15- wash my mouth out with soap

6.1K 554 614
                                    

melanie martinez - soap

yağmur damlaları yavaş yavaş etrafı sarmaya başladığında boş sokağa bakınırken derin bir nefes aldım, ciddi anlamda üşümüştüm. sabah eve geldiğimde yoongi'yi hala uyuyor bir şekilde bulmuştum, fakat gece uyanıp notu okumuş olacak ki not bıraktığım sehpada değil, tezgahın üzerindeydi.

uyandığında beni elbette sorgulamıştı.

yalan söyleme konusunda usta olan park jimin olarak ona geçiştirici bir hikaye anlatmıştım.

hiçbir şeye inanmayan, her şeyle dalga geçen min yoongi ise şaşırtıcıydı ki inanmıştı. 

sonrasında ise kahvaltı yapıp vedalaşmıştık ve başka bir arkadaşına gitmek üzere evden çıkmıştı. öğlen biraz uyumuş ve evde boş vakit geçirmiştim.

jennie'yle kısaca mesajlaşmıştık, bana nerede olduğumu sormuştu ve bu kadardı.

saat dokuza yaklaşırken ise bara geçmiştim. hoseok'la biraz takıldıktan sonra işe başlamıştım, sonrasında hep beraber barda çalışan bir kızın doğum gününü kutlamıştık.

hep ne zaman tadım yerinde olduysa, onu yerle bir edecek bir şey takip ederdi.

hiçlikten bir anda barın içine fırlamış gibi saniyeler içinde önümde belirmiş olan taehyung bana gözlerini kısarak gülümserken arkasından gelen arkadaşları ise teker teker sandalyelere yerleşmişti.

altı kişilerdi, üçü önde otururken diğer üçü ise sandalyelerini arkalarına çekmişti. küçük toplu bir gruplardı ve taehyung en ortada oturarak bana bakıyordu.

"selam, jimin." karnımdaki küçük ağrıyla beraber gülümsemeye çalıştığımda ellerimi tezgahta duran havluya kuruladım.

muhabbet etmeye niyetim yoktu, direkt konuya girercesine başımı hafifçe yana yatırarak sevimli bir şekilde gülümsedim. "selam, ne alırdınız?"

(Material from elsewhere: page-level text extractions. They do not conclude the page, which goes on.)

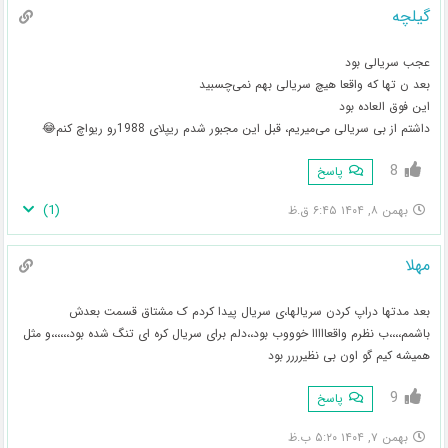
گیلچه
عجب سریالی بود
بعد ن تها که واقعا هیچ سریالی بهم نمی‌چسبید
این فوق العاده بود
داشتم از بی سریالی می‌میریم، قبل این مجبور شدم ریپلای 1988رو ریواچ کنم😂
8
پاسخ
)
1
(
بهمن ۸, ۱۴۰۴ ۶:۴۵ ق.ظ
مهلا
بعد مدتها دراپ کردن سریالها،ی سریال پیدا کردم ک مشتاق قسمت بعدش
باشمم،،،،ب نظرم واقعااااا خوووب بود،،دلم برای سریال کره ای تنگ شده بود،،،،،،و مثل
همیشه کیم گو اون بی نظیرررر بود
9
پاسخ
بهمن ۷, ۱۴۰۴ ۵:۲۰ ب.ظ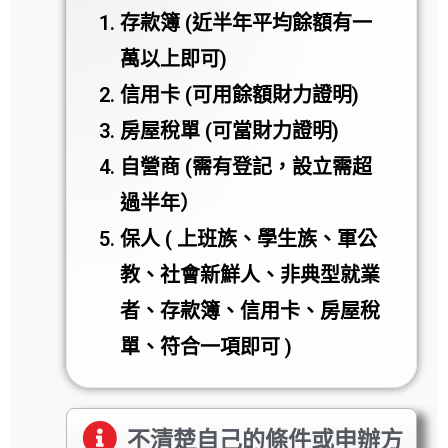
存款簿 (近半年平均餘額有一
萬以上即可)
信用卡 (可用餘額財力證明)
房屋稅單 (可當財力證明)
自營商 (需有登記，設立需超
過半年）
保人 ( 上班族、學生族、軍公
教、社會新鮮人、非典型就業
者、存款簿、信用卡、房屋稅
單、符合一項即可 )
不清楚自己的條件或申辦方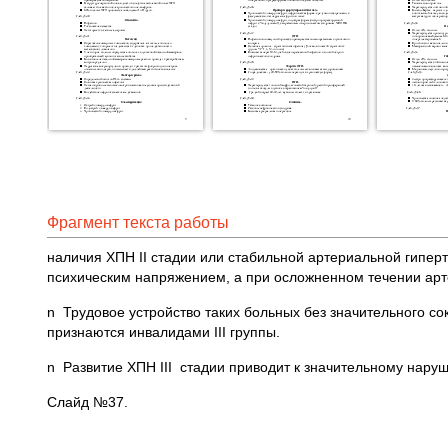
Фрагмент текста работы
наличия ХПН II стадии или стабильной артериальной гипе
психическим напряжением, а при осложненном течении арт
n Трудовое устройство таких больных без значительного 
признаются инвалидами III группы.
n Развитие ХПН III стадии приводит к значительному нару
Слайд №37.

"kıyafetlerini." içlerinden birinin belli belirsiz mırıldanışına karşı gürültülü bir kahkaha koptuğunda taehyung da gülmüştü. bu çocukların mizah anlayışları gerçekten iğrençti.

"aynılarını mağazalarda bulabilirsin." dudaklarımı oyuncu bir tavırla büzerek arkama döndüm, şu sıralar tercih edilen kokteyllerden birini hazırlamak adına gereken şişeleri önüme koydum.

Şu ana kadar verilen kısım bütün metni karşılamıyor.